Something did happen some 5,000 years ago: A meteorite landed here, creating the crater in which the town sits. This summer, sometime in the Cold War-obsessed 1950s, the town is visited by a convention of junior stargazers, showing off their inventions in hopes of a scholarship, bankrolled by a defense contractor and handed out by an officious military man, Gen. Gibson (Jeffrey Wright). Meanwhile, the stargazers seek to impress a scientist, Dr. Hickenlooper (Tilda Swinton), who’s studying the meteorite.
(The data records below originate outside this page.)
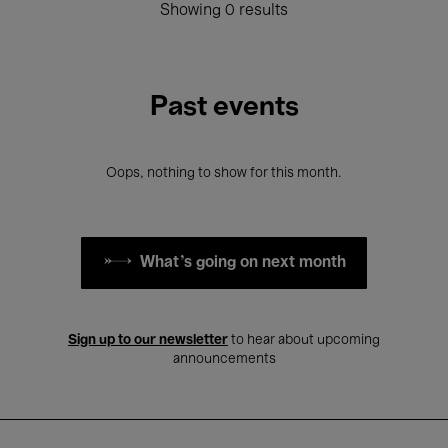
Showing 0 results
Past events
Oops, nothing to show for this month.
What's going on next month
Sign up to our newsletter
to hear about upcoming
announcements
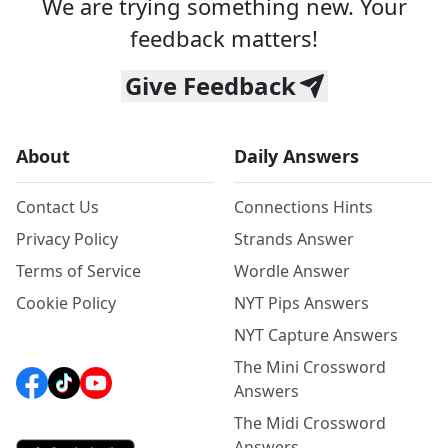
We are trying something new. Your
feedback matters!
Give Feedback
About
Daily Answers
Contact Us
Connections Hints
Privacy Policy
Strands Answer
Terms of Service
Wordle Answer
Cookie Policy
NYT Pips Answers
NYT Capture Answers
The Mini Crossword
Answers
The Midi Crossword
Answers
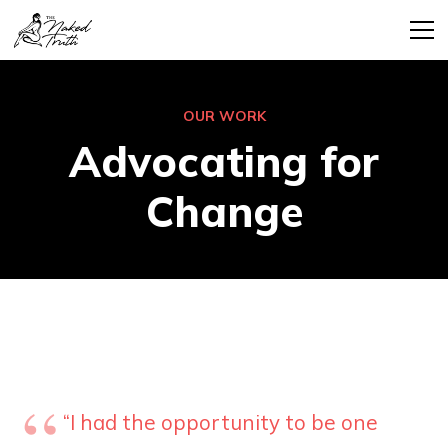
OUR WORK
Advocating for
Change
“I had the opportunity to be one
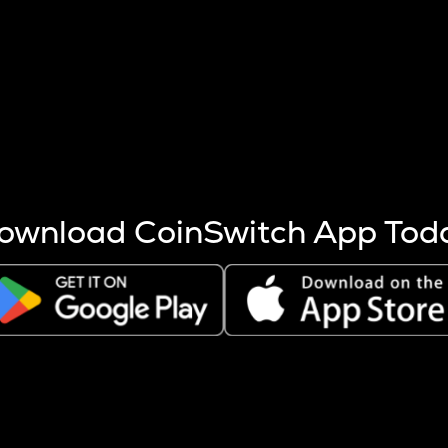
s more coins are mined.
 other factors like market cap and project fundamentals,
ptos.
ownload CoinSwitch App Tod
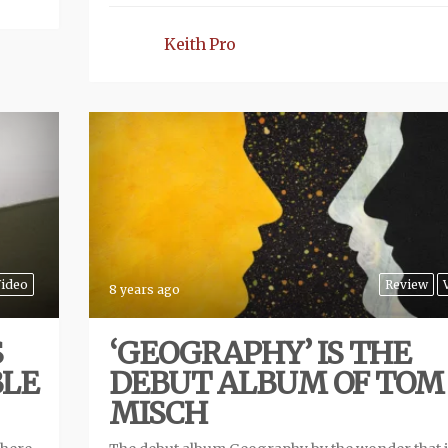
Keith Pro
ideo
Review
8 years ago
S
‘GEOGRAPHY’ IS THE
BLE
DEBUT ALBUM OF TOM
MISCH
During all this, war photographer Augie Steenbeck (Jason Schwartzman) has brought his teen son, Woodrow (Jake Ryan), a stargazer himself, and his three younger daughters, to the town. The family is still coming to grips with the death of Augie’s wife, the kids’ mother, and were supposed to meet the children’s grandfather, Stanley Zak (Tom Hanks), when their car broke down in Asteroid City. While the Steenbecks are stuck here, Augie makes a connection with an actress, Midge Campbell (Scarlett Johansson), whose daughter is also a stargazer.
Through all this, Anderson adds another layer. The story of Asteroid City, we are told early, is a Broadway play — and we’re viewing it through the lens of a TV documentary about the production, with Bryan Cranston as the TV anchor following the playwright (Edward Norton) through the steps from typewriter to auditions to rehearsal to stage.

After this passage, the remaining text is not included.